In reviewing the many judicial dodges that are used to avoid engaging in meaningful Rule 702 gatekeeping, I am mindful of Reporter Daniel Capra’s caveat that the ill-advised locutions used by judges do not necessarily mean that their decisions might not be completely justifiable on a carefully worded and reasoned opinion that showed that Rule 702 and all its subparts were met. Of course, we could infer that the conditions for admissibility were met whenever an expert witness’s opinions were admitted, and ditch the whole process of having judges offer reasoned explanations. Due process, however, requires more. Judges need to specify why they denied Rule 702 challenges in terms of the statutory requirements for admissibility so that other courts and the Bar can develop a principled jurisprudence of expert witness opinion testimony.


[1]  See, e.g., In re Scrap Metal Antitrust Litig., 527 F.3d 517, 530 (6th Cir. 2008) (“‘[R]ejection of expert testimony is the exception, rather than the rule,’ and we will generally permit testimony based on allegedly erroneous facts when there is some support for those facts in the record.”) (quoting Advisory Committee Note to 2000 Amendments to Rule 702); Citizens State Bank v. Leslie, No. 6-18-CV-00237-ADA, 2020 WL 1065723, at *4 (W.D. Tex. Mar. 5, 2020) (rejecting challenge to expert witness opinion “not based on sufficient facts”; excusing failure to assess factual basis with statement that “the rejection of expert testimony is the exception rather than the rule.”); In re E. I. du Pont de Nemours & Co. C-8 Pers. Injury Litig., No. 2:18-CV-00136, 2019 WL 6894069, at *2 (S.D. Ohio Dec. 18, 2019) (committing naturalistic fallacy; “[A] review of the case law … shows that rejection of the expert testimony is the exception rather than the rule.”): Frankenmuth Mutual Insur. Co. v. Ohio Edison Co., No. 5:17CV2013, 2018 WL 9870044, at *2 (N.D. Ohio Oct. 9, 2018) (quoting Advisory Committee Note “exception”); Wright v.
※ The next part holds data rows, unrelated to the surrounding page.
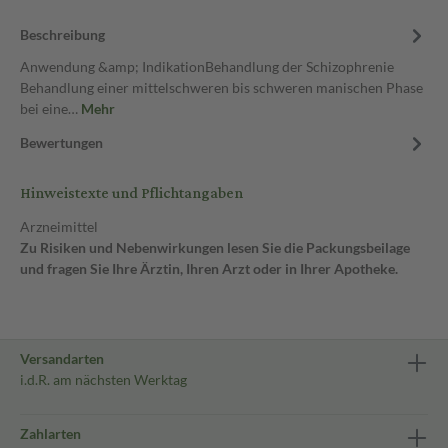
Beschreibung
Anwendung &amp; IndikationBehandlung der Schizophrenie
Behandlung einer mittelschweren bis schweren manischen Phase
bei eine…
Mehr
Bewertungen
Hinweistexte und Pflichtangaben
Arzneimittel
Zu Risiken und Nebenwirkungen lesen Sie die Packungsbeilage
und fragen Sie Ihre Ärztin, Ihren Arzt oder in Ihrer Apotheke.
Versandarten
i.d.R. am nächsten Werktag
Zahlarten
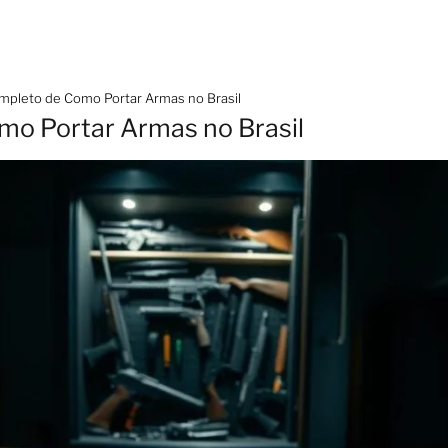
mpleto de Como Portar Armas no Brasil
mo Portar Armas no Brasil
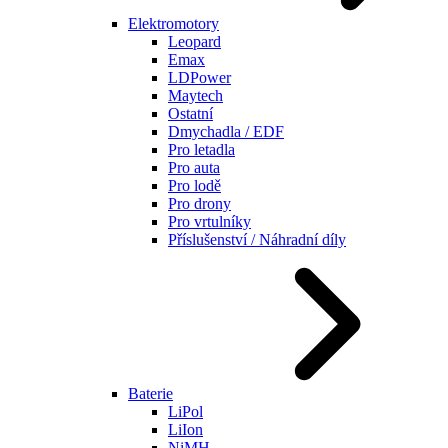
Elektromotory
Leopard
Emax
LDPower
Maytech
Ostatní
Dmychadla / EDF
Pro letadla
Pro auta
Pro lodě
Pro drony
Pro vrtulníky
Příslušenství / Náhradní díly
Baterie
LiPol
LiIon
NiMH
Stern, 450 F. Supp. 2d 335, 359–60 (S.D.N.Y. 2006)(“Rejection of expert testimony, however, is still ‘the exception rather than the rule,’ Fed.R.Evid. 702 advisory committee’s note (2000 Amendments)[.] . . . Thus, in a close case the testimony should be allowed for the jury’s consideration.”) (internal quotation omitted).

[2]  Lombardo v. Saint Louis, No. 4:16-CV-01637-NCC, 2019 WL 414773, at *12 (E.D. Mo. Feb. 1, 2019) (“[T]he Court will err on the side of admissibility.”).
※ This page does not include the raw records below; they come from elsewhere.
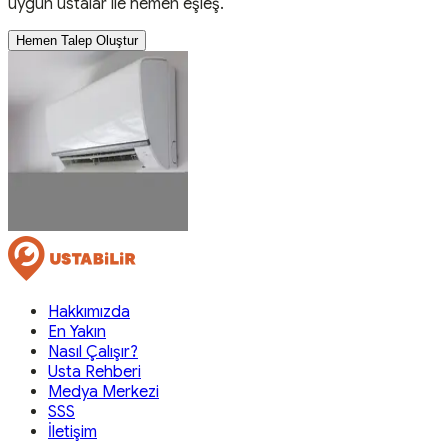
uygun ustalar ile hemen eşleş.
Hemen Talep Oluştur
Hakkımızda
En Yakın
Nasıl Çalışır?
Usta Rehberi
Medya Merkezi
SSS
İletişim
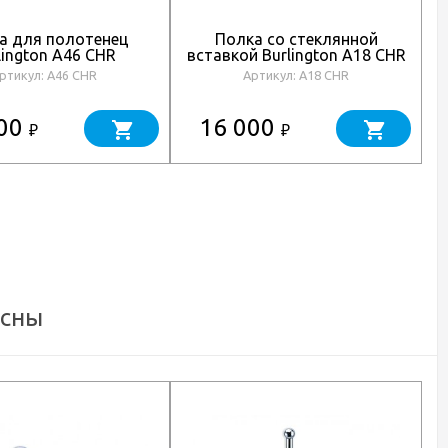
а для полотенец
Полка со стеклянной
lington A46 CHR
вставкой Burlington A18 CHR
ртикул: A46 CHR
Артикул: A18 CHR
100
16 000
₽
₽
есны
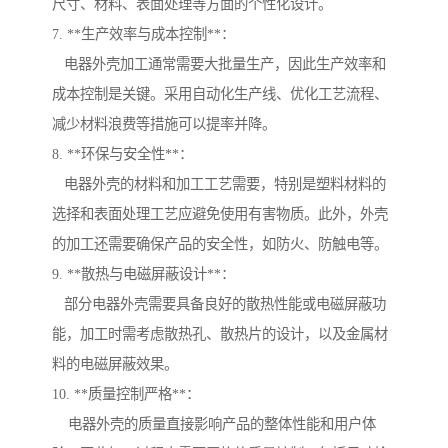
尺寸、材料、表面处理等方面的个性化设计。
7. **生产效率与成本控制**：
电器外壳加工通常需要大批量生产，因此生产效率和
成本控制是关键。采用自动化生产线、优化工艺流程、
减少材料浪费等措施可以提率并降。
8. **环保与安全性**：
电器外壳的材料和加工工艺需要，特别是塑料材料的
选择和表面处理工艺应避免使用有害物质。此外，外壳
的加工还需要确保产品的安全性，如防火、防触电等。
9. **散热与电磁屏蔽设计**：
部分电器外壳需要具备良好的散热性能或电磁屏蔽功
能，加工时需考虑散热孔、散热片的设计，以及金属材
料的电磁屏蔽效果。
10. **质量控制严格**：
电器外壳的质量直接影响产品的整体性能和用户体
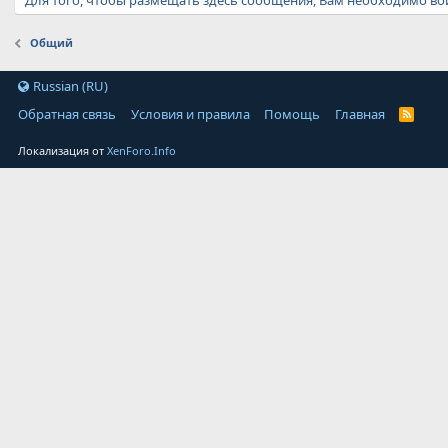
Для того, чтобы размещать здесь сообщения, Вам необходимо вой
Общий
Russian (RU)
Обратная связь
Условия и правила
Помощь
Главная
Локализация от
XenForo.Info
[3]  Mason v. CVS Health, 384 F. Supp. 3d 882, 891 (S.D. Ohio 2019).

[4]  Frankenmuth Mutual Insur. Co. v. Ohio Edison Co., No. 5:17CV2013, 2018 WL 9870044, at *2 (N.D. Ohio Oct. 9, 2018) (concluding “[a]lthough it is a very close call, the Court declines to exclude Churchwell’s expert opinions under Rule 702.”); In re E. I. du Pont de Nemours & Co. C-8 Pers. Injury Litig., No. 2:18-CV-00136, 2019 WL 6894069, at *2 (S.D. Ohio Dec. 18, 2019) (suggesting doubts should be resolved in favor of admissibility).

[5]  Rovid v. Graco Children’s Prod. Inc., No. 17-CV-01506-PJH, 2018 WL 5906075, at *13 (N.D. Cal. Nov. 9, 2018), app. dism’d, No. 19-15033, 2019 WL 1522786 (9th Cir. Mar. 7, 2019).

[6]  Alsadi v. Intel Corp., No. CV-16-03738-PHX-DGC, 2019 WL 4849482, at *4 -*5 (D. Ariz. Sept. 30, 2019).

[7]  Daubert v. Merrell Dow Pharms., Inc. 509 U.S. 579, 588 (1993).

[8]  In re ResCap Liquidating Trust Litig., No. 13-CV-3451 (SRN/HB), 2020 WL 209790, at *3 (D. Minn. Jan. 14, 2020) (“Courts generally support an attempt to liberalize the rules governing the admission of expert testimony, and favor admissibility over exclusion.”)(internal quotation omitted); Collie v. Wal-Mart Stores East, L.P., No. 1:16-CV-227, 2017 WL 2264351, at *1 (M.D. Pa. May 24, 2017) (“Rule 702 embraces a ‘liberal policy of admissibility’, under which it is preferable to admit any evidence that may assist the factfinder[.]”); In re Zyprexa Prod. Liab. Litig., 489 F. Supp. 2d 230, 282 (E.D.N.Y. 2007); Billone v. Sulzer Orthopedics, Inc., No. 99-CV-6132, 2005 WL 2044554, at *3 (W.D.N.Y. Aug. 25, 2005) (“[T]he Supreme Court has emphasized the ‘liberal thrust’ of Rule 702, favoring the admissibility of expert testimony.”).

[9]  Federal Rule of Evidence Rule 102 (“Purpose and Construction”) (emphasis added).